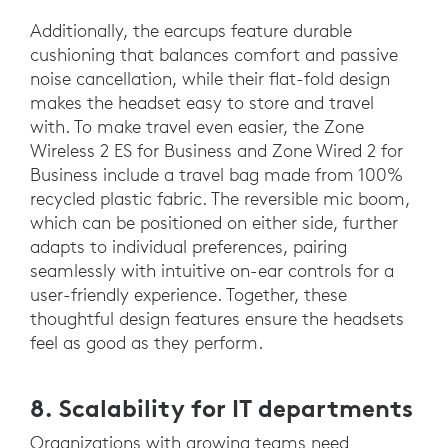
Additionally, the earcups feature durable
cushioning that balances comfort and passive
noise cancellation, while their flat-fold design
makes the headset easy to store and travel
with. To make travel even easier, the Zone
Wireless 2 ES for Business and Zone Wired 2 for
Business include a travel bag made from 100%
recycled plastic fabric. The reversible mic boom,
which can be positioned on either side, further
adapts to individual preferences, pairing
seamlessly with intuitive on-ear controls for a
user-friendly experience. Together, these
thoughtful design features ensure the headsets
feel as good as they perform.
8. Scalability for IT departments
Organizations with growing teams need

----------

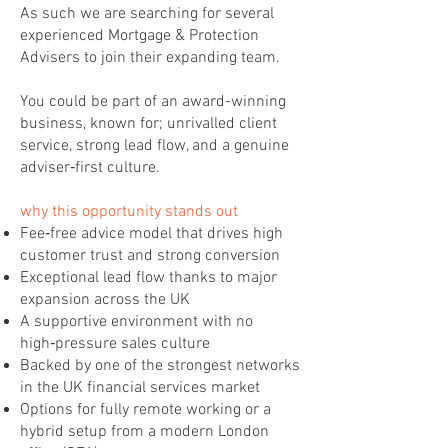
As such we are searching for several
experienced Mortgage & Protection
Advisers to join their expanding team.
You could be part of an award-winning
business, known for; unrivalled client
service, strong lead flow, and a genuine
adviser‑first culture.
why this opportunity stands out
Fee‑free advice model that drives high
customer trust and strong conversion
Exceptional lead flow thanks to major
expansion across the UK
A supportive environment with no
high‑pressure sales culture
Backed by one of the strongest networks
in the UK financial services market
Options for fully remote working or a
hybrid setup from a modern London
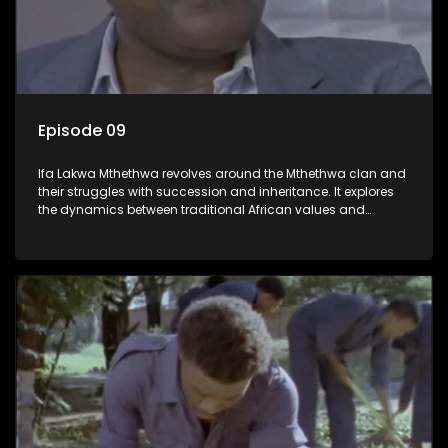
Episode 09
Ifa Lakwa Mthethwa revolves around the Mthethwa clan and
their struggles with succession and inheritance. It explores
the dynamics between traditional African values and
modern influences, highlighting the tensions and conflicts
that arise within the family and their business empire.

----------

Look above for the line holding "recycled plastic fabric.", then set down exactly that line and every line after it up to and including the line holding "Organizations with growing teams need", with nothing else.

recycled plastic fabric. The reversible mic boom,
which can be positioned on either side, further
adapts to individual preferences, pairing
seamlessly with intuitive on-ear controls for a
user-friendly experience. Together, these
thoughtful design features ensure the headsets
feel as good as they perform.
8. Scalability for IT departments
Organizations with growing teams need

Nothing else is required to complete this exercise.